When ordering spices online, remember the difference between weight and volume! For example, 1 ounce of dried basil will easily fill an 8 ounce jar, whereas 1 ounce of chili powder takes up barely 1/4 of the same space. Another reason I like World Spice is that their “small jar refill” option gives you just enough spice to perfectly fill a standard sized spice jar (about 4 ounces by volume).
Once my fresh spices arrived, filling the mailroom with the fragrance of ginger and cardamom (sorry neighbors), I went about filling my jars.
I hadn’t yet designed my labels, so I temporarily labeled the jars with washi tape and dry erase markers (above left, my ‘in process’ photo). This labeling system proved less than practical as the designs made the names of the spices very hard to read. You know how they say you should live in a house for a while before you remodel it? Same thing here, I guess. Knowing what the shortcomings of my new organization system were helped me better design a label that would solve those issues.
Mainly this: we look for visual cues to help us find what we’re looking for, and this is why spice jars are clear glass to begin with (despite the storage shortcomings of such a material). If you need dried basil, for example, your eyes will dart to the jars of green leafy things first, skimming over the brown and red powders.
But, in this case, when you find yourself looking down at the solid tops of jars, you can’t see the colors or textures of the spices themselves, making it surprisingly hard to quickly find what you need. It’s like when you first learned to type and had to ‘hunt and peck’ for each individual letter. Even if those jars are nicely labeled, if all the labels look the same, there is no instant visual cue to aid your search.
To remedy this issue, I designed a set of labels My solution was these labels: with large pastel letters backing the full name of the spice. The big letters let your eyes quickly scan the drawer and zero in on just the spice you were looking for. I color coded them as well, with blue for spices, green for herbs, and red for mixes and blends (note the herbs aren’t green in the images here as I added that distinction after photographing them the first time).
These two indicators, the big letters and the colors, make it easy to instantly find exactly the spice you need, even if you’ve fallen off the alphabetization wagon and your drawer doesn’t have any semblance of order to it (guilty as charged).
(Also, did you know that there are surprisingly more C spices than any other letter? The Cs practically take up an entire page just by themselves!)

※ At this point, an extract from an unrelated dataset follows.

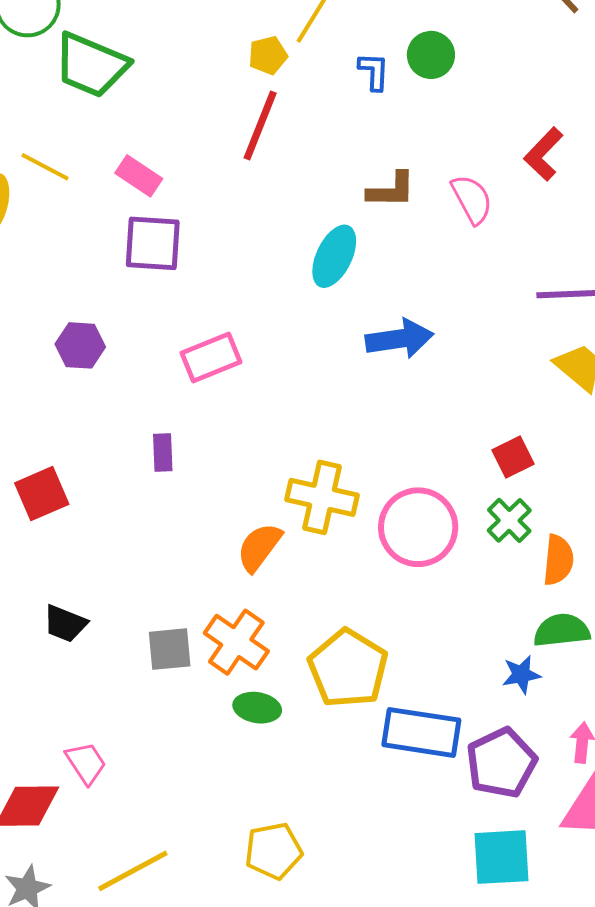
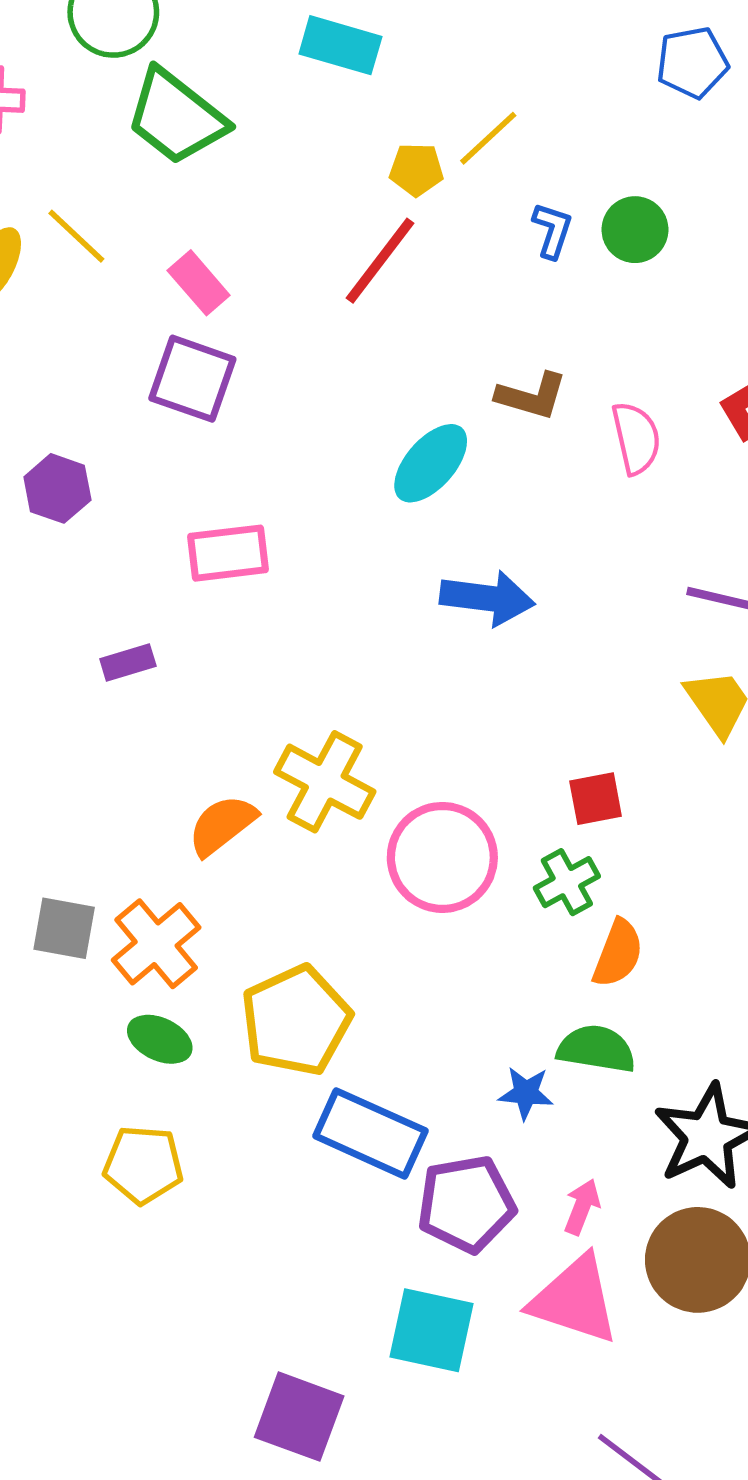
purple rectangle: (163, 453) -> (128, 662), turned 60
yellow pentagon: (274, 851) -> (143, 1165), moved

As usual, why spend time designing a set of labels like this just to keep them to myself? I love sharing, afterall! Hopefully a pretty set of labels will inspire you to tidy up your own spice drawer.
The label set includes 60 spice labels, based on my own spice collection. They’re designed to fit these 1.75″ round labels (I like the Weatherproof Matte material), but you can also print onto solid sticker paper and cut out the circles yourself. If you’ve got standard tall spice jars, you can use these on the sides of the jars instead (since they’re a bit too big for the lids). I recommend printing a test sheet first on regular paper, then checking for alignment before printing on your labels. Be sure you are printing at 100% scale and haven’t adjusted the position of the image at all.